Dental erosion – the loss of dental hard tissue by chemical processes that do not involve bacteria – may be caused by a multitude of extrinsic or intrinsic factors [Citation5,Citation6]. Extrinsic causes include diet (acidic drinks and foods), lifestyle (bad oral hygiene practices), environmental factors (inhalation of acid fumes), and medications. No dietary, environmental, or lifestyle factors could be identified in the case of our patient, whose dental health had been excellent before the onset of imatinib therapy. Intrinsic causes operate through gastric acid reaching the teeth as a result of vomiting or gastro-oesophageal reflux. Gastric acid could not have been the culprit in this gastrectomised patient.

Altered bone and mineral metabolism has been shown to occur in patients with either GIST or CML receiving imatinib. A significant percentage of them develop hypophosphataemia, hypocalcaemia and secondary hyperparathyroidism [Citation7]. Bone mineral density was recently shown to be decreased in 47% and increased in 2% of patients on long-term imatinib therapy [Citation8]. These alterations may be the result of the drug's effect on bone homoeostasis. The latter involves a mechanism of balanced bone resorption and new bone formation mediated through the activity of osteoclasts and osteoblasts, respectively. Imatinib inhibits a number of kinases (c-fms, c-kit, CAII, PDGFR, c-abl) that are known to participate in this process: M-CSF (the ligand for c-fms) and c-kit signalling is essential for osteoclast development and function; carbonic anhydrase II (CAII) participates in the dissolution of mineral from bone; platelet-derived growth factor receptor (PDGFR) signalling on osteoblasts modulates the production of osteoclastogenic M-CSF and RANKL [Citation9]. Moreover, osteoblast differentiation by bone morphogenetic protein (BMP)-2-induced signal transduction requires c-abl receptor tyrosine kinase activity [Citation10].
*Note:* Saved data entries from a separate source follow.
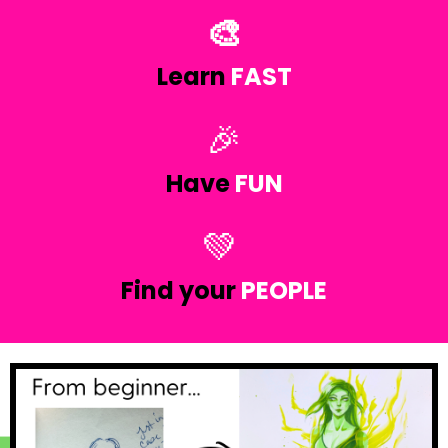
🎨
Learn
FAST
🎉
Have
FUN
💚
Find your
PEOPLE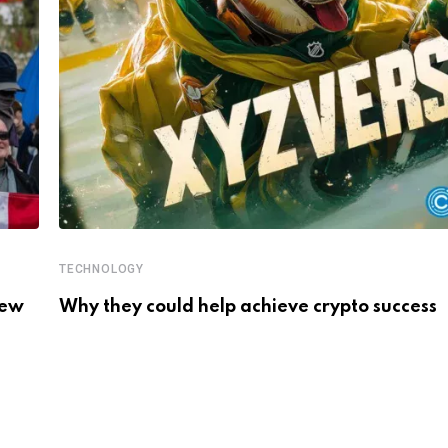
TECHNOLOGY
New
Why they could help achieve crypto success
There is evidence that odontoblasts and odontoclasts act similarly to osteoblasts and osteoclasts producing and resorbing dentine, respectively. After tooth eruption, odontoblasts transform into a mature cell that survives throughout the life of the tooth. They constitute the majority of dental pulp cells and are involved in reparative dentine production in response to dental caries and other external injuries, transmission of sensory stimuli from the dentine, and in the cellular defense against bacteria [Citation11]. Odontoblasts express receptors for RANKL and M-CSF that are crucial for osteoclast and odontoclast formation [Citation12,Citation13]. Dental pulp cells also express c-kit, whereas BMPs (BMP2-BMP7) are expressed in cultures of dental pulp [Citation14,Citation15].

Our patient started to develop dental lesions after two years of imatinib therapy. By the end of his chemotherapy (three years) he suffers from severe loss of dental hard tissue that cannot be ascribed to any of the known extrinsic or intrinsic causes of dental erosion. In addition, his normal serum levels of calcium, phosphate, albumin and PTH indicate a cause different from mineral deficiency or malnutrition. It is tempting to postulate that imatinib has a direct effect on the odontoblast through inhibition of c-fms, c-kit, or the BMP signal transduction pathway. This would lead to impaired dentine maintenance and repair in response to microbial or other external insults. The incidence and exact molecular pathology of imatinib-induced dental damage should be the subject of future studies. We suggest that management of patients receiving imatinib on a long-term basis should include monitoring of dental health.

Declaration of interest: The authors report no conflicts of interest. The authors alone are responsible for the content and writing of the paper.